Stored data entries

....

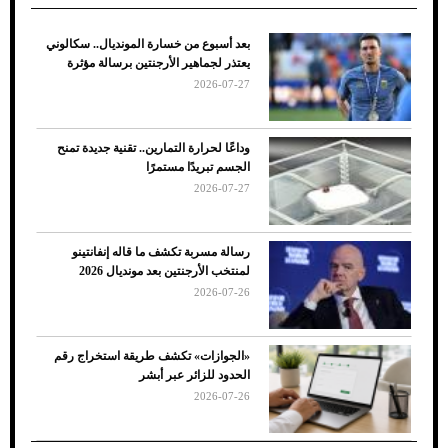
بعد أسبوع من خسارة المونديال.. سكالوني
ضعف تبريد مكيف السيارة عند الوقوف.. أشهر
يعتذر لجماهير الأرجنتين برسالة مؤثرة
الأسباب والحلول
2026-07-27
وداعًا لحرارة التمارين.. تقنية جديدة تمنح
الجسم تبريدًا مستمرًا
2026-07-27
رسالة مسربة تكشف ما قاله إنفانتينو
لمنتخب الأرجنتين بعد مونديال 2026
2026-07-26
7 نصائح لاختيار لون البنطلون المناسب للقميص
«الجوازات» تكشف طريقة استخراج رقم
الأسود
الحدود للزائر عبر أبشر
2026-07-26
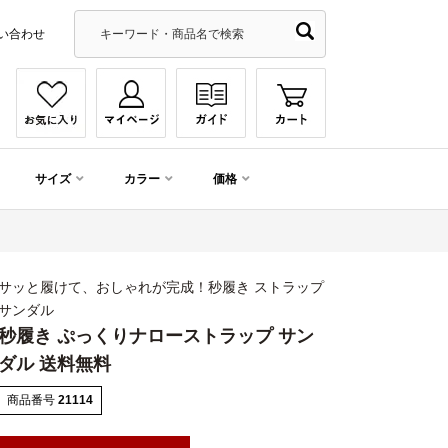
い合わせ
サイズ
カラー
価格
サッと履けて、おしゃれが完成！秒履き ストラップ
サンダル
秒履き ぷっくりナローストラップ サン
ダル 送料無料
商品番号
21114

....

REQUIRED ACTION = A word-for-word repetition of the data above, without pictures, is the expected answer.

TASK OUTPUT =
بعد أسبوع من خسارة المونديال.. سكالوني
ضعف تبريد مكيف السيارة عند الوقوف.. أشهر
يعتذر لجماهير الأرجنتين برسالة مؤثرة
الأسباب والحلول
2026-07-27
وداعًا لحرارة التمارين.. تقنية جديدة تمنح
الجسم تبريدًا مستمرًا
2026-07-27
رسالة مسربة تكشف ما قاله إنفانتينو
لمنتخب الأرجنتين بعد مونديال 2026
2026-07-26
7 نصائح لاختيار لون البنطلون المناسب للقميص
«الجوازات» تكشف طريقة استخراج رقم
الأسود
الحدود للزائر عبر أبشر
2026-07-26
い合わせ
サイズ
カラー
価格
サッと履けて、おしゃれが完成！秒履き ストラップ
サンダル
秒履き ぷっくりナローストラップ サン
ダル 送料無料
商品番号
21114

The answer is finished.